The 20th anniversary of the fall of the Berlin Wall has a lot of people thinking existentially, and their insights illuminate some interesting aspects of how we think about the past and future.
First, check out this fascinating op-ed in today's NY Times by Ross Douthat. He asks why aren't we celebrating our victory more, and then points to a deep seated need for people to feel under threat in order to spur moral behavior.
"Twenty years later, we still haven't come to terms with the scope of our deliverance...we keep returning to the idea that liberal society is just as vulnerable as it was before the Berlin Wall came down...These paranoias suggest a civilization that's afraid to reckon with its own apparent permanence. The end of history has its share of discontents - anomie, corruption, "The Real Housewives of New Jersey." And it may be that the only thing more frightening than the possibility of annihilation is the possibility that our society could coast on forever as it is - like a Rome without an Attila to sack its palaces, or a Nineveh without Yahweh to pass judgment on its crimes.

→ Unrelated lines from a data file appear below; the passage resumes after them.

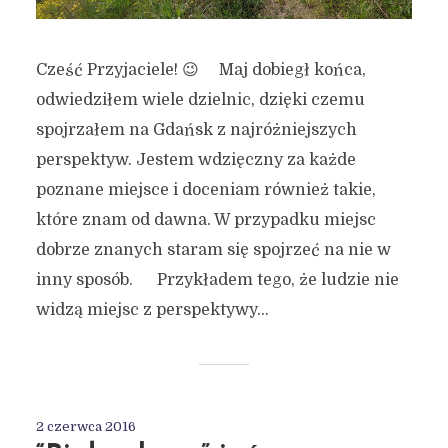
Cześć Przyjaciele! 😉 Maj dobiegł końca,
odwiedziłem wiele dzielnic, dzięki czemu
spojrzałem na Gdańsk z najróżniejszych
perspektyw. Jestem wdzięczny za każde
poznane miejsce i doceniam również takie,
które znam od dawna. W przypadku miejsc
dobrze znanych staram się spojrzeć na nie w
inny sposób. Przykładem tego, że ludzie nie
widzą miejsc z perspektywy...
2 czerwca 2016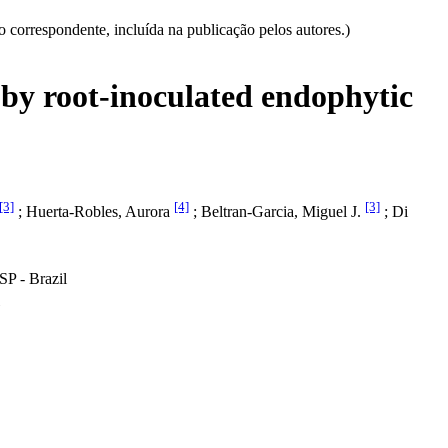
correspondente, incluída na publicação pelos autores.)
by root-inoculated endophytic
[3]
[4]
[3]
; Huerta-Robles, Aurora
; Beltran-Garcia, Miguel J.
; Di
P - Brazil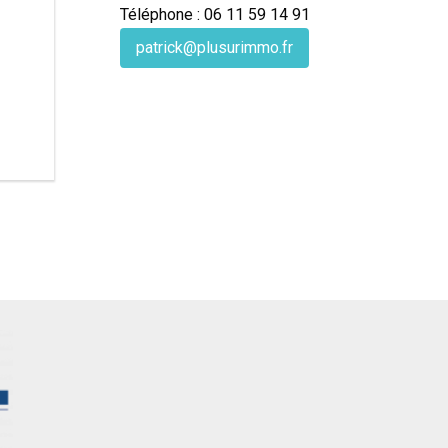
Téléphone : 06 11 59 14 91
patrick@plusurimmo.fr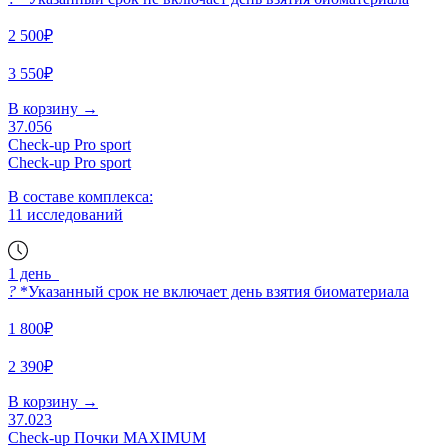
2 500₽
3 550₽
В корзину
→
37.056
Check-up Pro sport
Check-up Pro sport
В составе комплекса:
11 исследований
1 день
?
*Указанный срок не включает день взятия биоматериала
1 800₽
2 390₽
В корзину
→
37.023
Check-up Почки MAXIMUM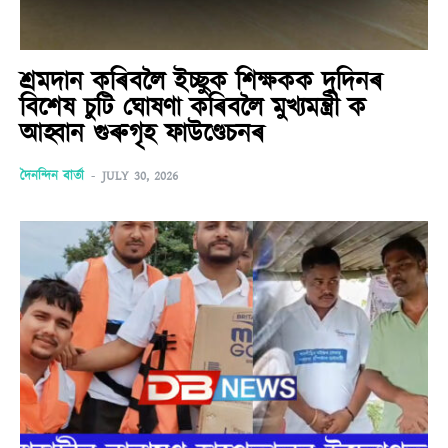
শ্ৰমদান কৰিবলৈ ইচ্ছুক শিক্ষকক দুদিনৰ
বিশেষ চুটি ঘোষণা কৰিবলৈ মুখ্যমন্ত্ৰী ক
আহ্বান গুৰুগৃহ ফাউণ্ডেচনৰ
দৈনন্দিন বাৰ্তা
-
JULY 30, 2026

Humankind fears judgment, of course. But we depend on it as well. The possibility of dissolution lends a moral shape to history: we want our empires to fall as well as rise, and we expect decadence to be rewarded with destruction. Not that we want to experience this destruction ourselves. But we want it to be at least a possibility - as a spur to virtue, and as a punishment for sin."
In another NYT op-ed, Slavoj Zizeklooks at the desire -- not all brought on by nostalgia -- for people in former Eastern Block countries to revive communism. The reason? 'It's a dream world, Neo.'
"Why were the old ghosts resuscitated in nations where many young people don't even remember the Communist times?...It is because, many believe, we are not really in capitalism: we do not yet have true democracy but only its deceiving mask, the same dark forces still pull the threads of power, a narrow sect of former Communists disguised as new owners and managers - nothing's really changed, so we need another purge, the revolution has to be repeated...On the search for justice, they will have to start from scratch. They will have to invent their own ideologies. They will be denounced as dangerous utopians, but they alone will have awakened from the utopian dream that holds the rest of us under its sway."